Most favoured trading nation status might seem to be unimportant if your plan is to conquer everything in sight,however this is a mistake as even if you are going to follow this course of action you still need a ready buyer of your goods to fund your war machine (in which case pick a minor nation to trade with that is literally half a world away from your location and not in the "family group" of your intended victims).

The "Sixth Resource" of Minor Nations (Imperialism only)Edit

This is Canned Food and should not be overlooked,though it is randomly offered (less for nations with more goods,more for nations with less goods I've noticed as a general rule of thumb).

I tend to "keep tabs" on this by selling 1 can of food per turn from around 1820 or so.I'm not interested in the revenue (which is immaterial) but I am interested to see who's selling and more importantly who is buying,especially if playing a trading game.

The computer players do though purchase your offerings and this can lead to war being averted,or at least postponed.

Difference between Imperialism and Imperialism IIEdit

None,its the same engine (unless noted in italics.It is a fair general comment to say that the Imperialism II trading game is though more refined) ;)
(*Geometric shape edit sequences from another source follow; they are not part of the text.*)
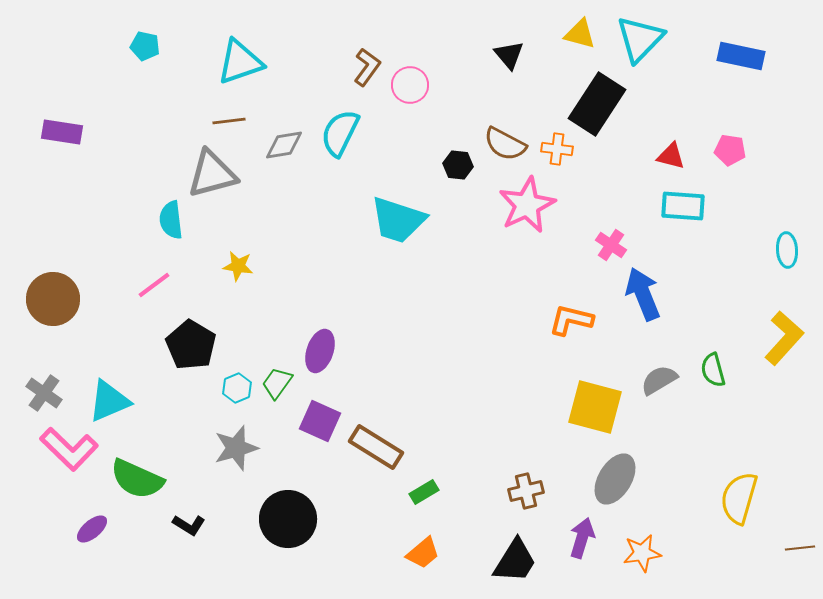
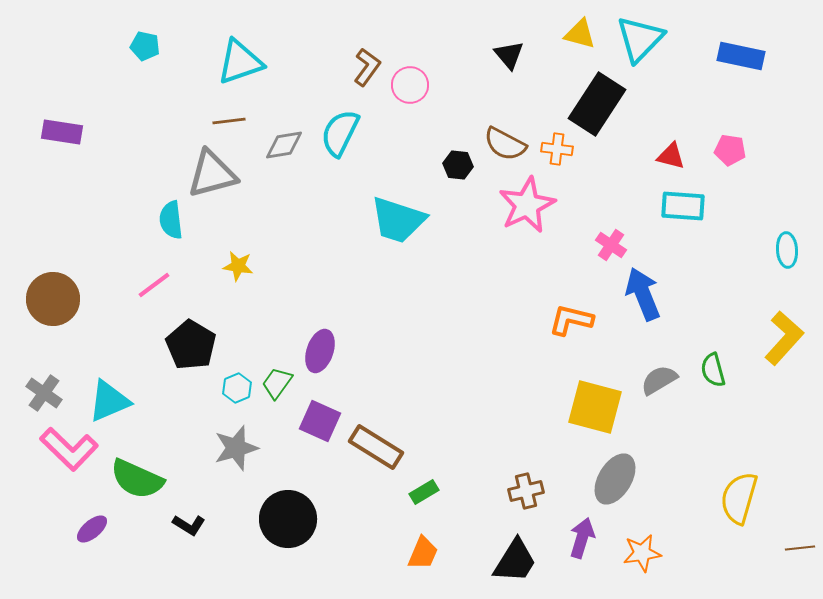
orange trapezoid at (423, 553): rotated 27 degrees counterclockwise
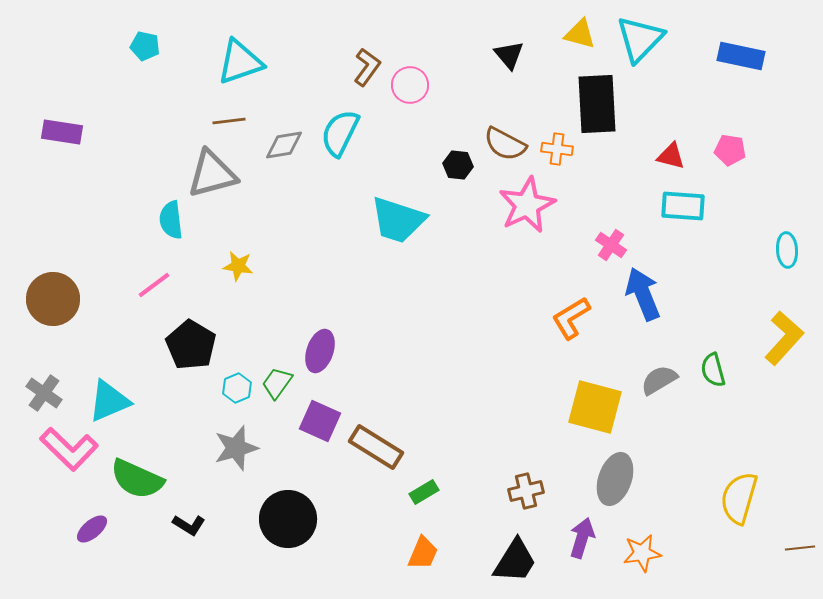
black rectangle at (597, 104): rotated 36 degrees counterclockwise
orange L-shape at (571, 320): moved 2 px up; rotated 45 degrees counterclockwise
gray ellipse at (615, 479): rotated 12 degrees counterclockwise
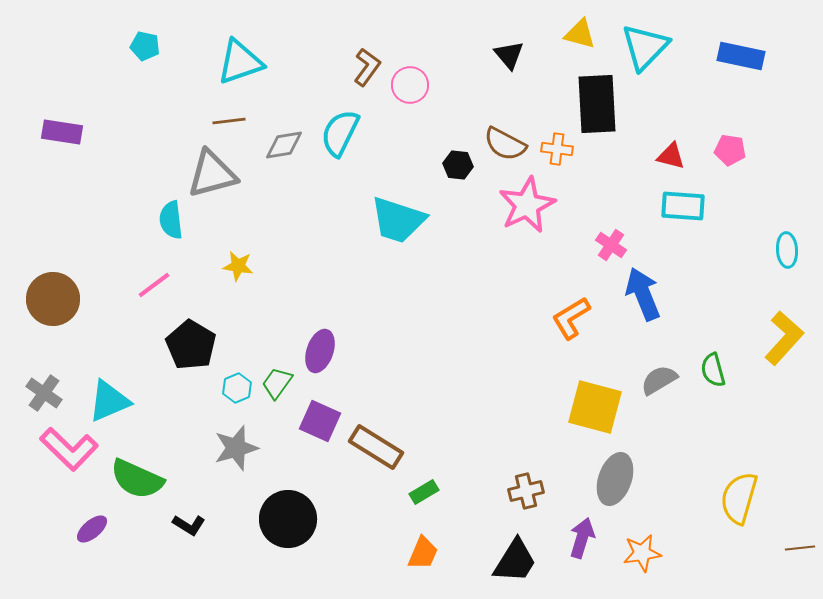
cyan triangle at (640, 39): moved 5 px right, 8 px down
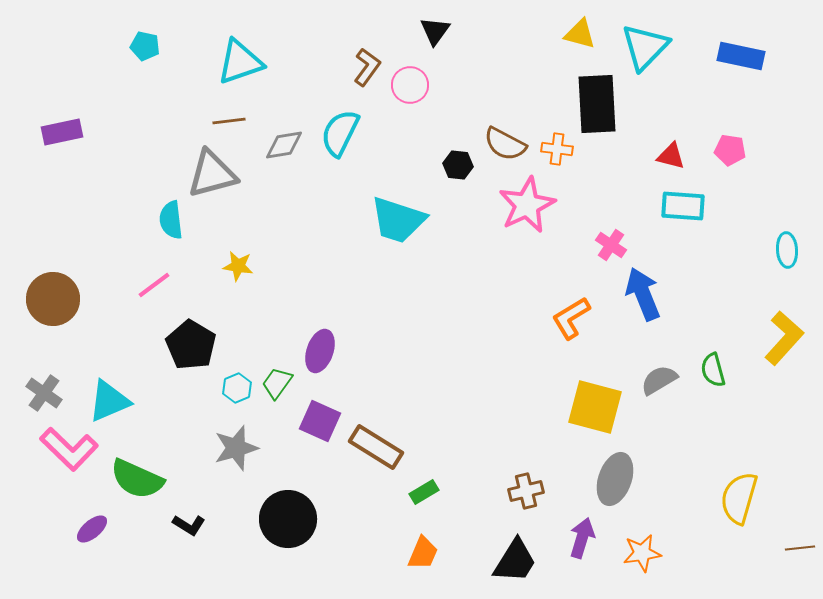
black triangle at (509, 55): moved 74 px left, 24 px up; rotated 16 degrees clockwise
purple rectangle at (62, 132): rotated 21 degrees counterclockwise
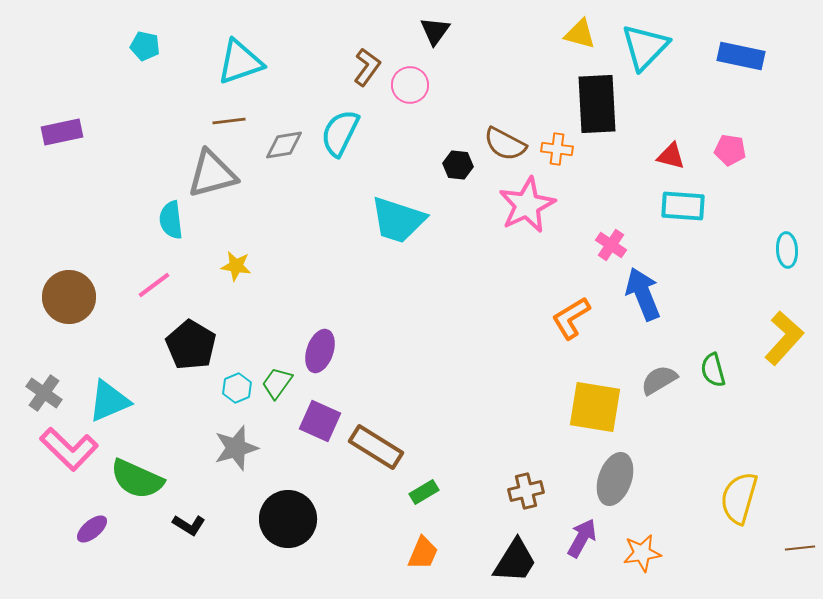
yellow star at (238, 266): moved 2 px left
brown circle at (53, 299): moved 16 px right, 2 px up
yellow square at (595, 407): rotated 6 degrees counterclockwise
purple arrow at (582, 538): rotated 12 degrees clockwise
Benefits of a peacefully acquired Colony Edit

  1. You gain control of its trading capability and also of its armed forces,along with a maximum of 4 votes at the Council of Governors meeting automatically if you are one of the top 2 Powers (which if playing a trading game is normal from 1835 onwards even at the nigh on impossible setting of the game as by that time you should have two colonies).
  2. Looking at the armed forces next,this is always 5 Heavy Artillery and 4 Regulars at the "nigh on impossible" setting of Imperialism. This is worth around $20,000 or so per colony in terms of finished goods (Clothing,Furniture,Canned Food) without accounting for the labour,time,transport network and raw materials costs involved.This acquisition please note can often lead to a General being awarded once you build a military unit via the Armoury.
  3. No need to build a transport network in the colony (which saves money).
  4. If this is your first peacefully acquired colony then you also gain a statue (lol,but it looks pretty at least!) and more importantly two Clippers (even if you have not purchased the Clipper Technology).
  5. As far as trading is concerned there are several options,some of which involve using a Colony Boycott filter if desired.You can use a Colony as a reserve "bank" of raw materials with these boycotts in place (which is what Computer players will do) which,if all of the materials are purchased by your developer will effectively cost you nothing as you'll be refunded all of your expenditure on whatever it is you wish to acquire.
  6. My personal favourite option with a colony is to let the materials be sold to your rival computer players (who are,at the nigh on impossible setting,usually loaded with cash) to fund and support primarily your military and secondly other projects,such as defensive walls,technology purchases,improving your transport network and education of your workforce (including civilians such as a second or more Miner for example).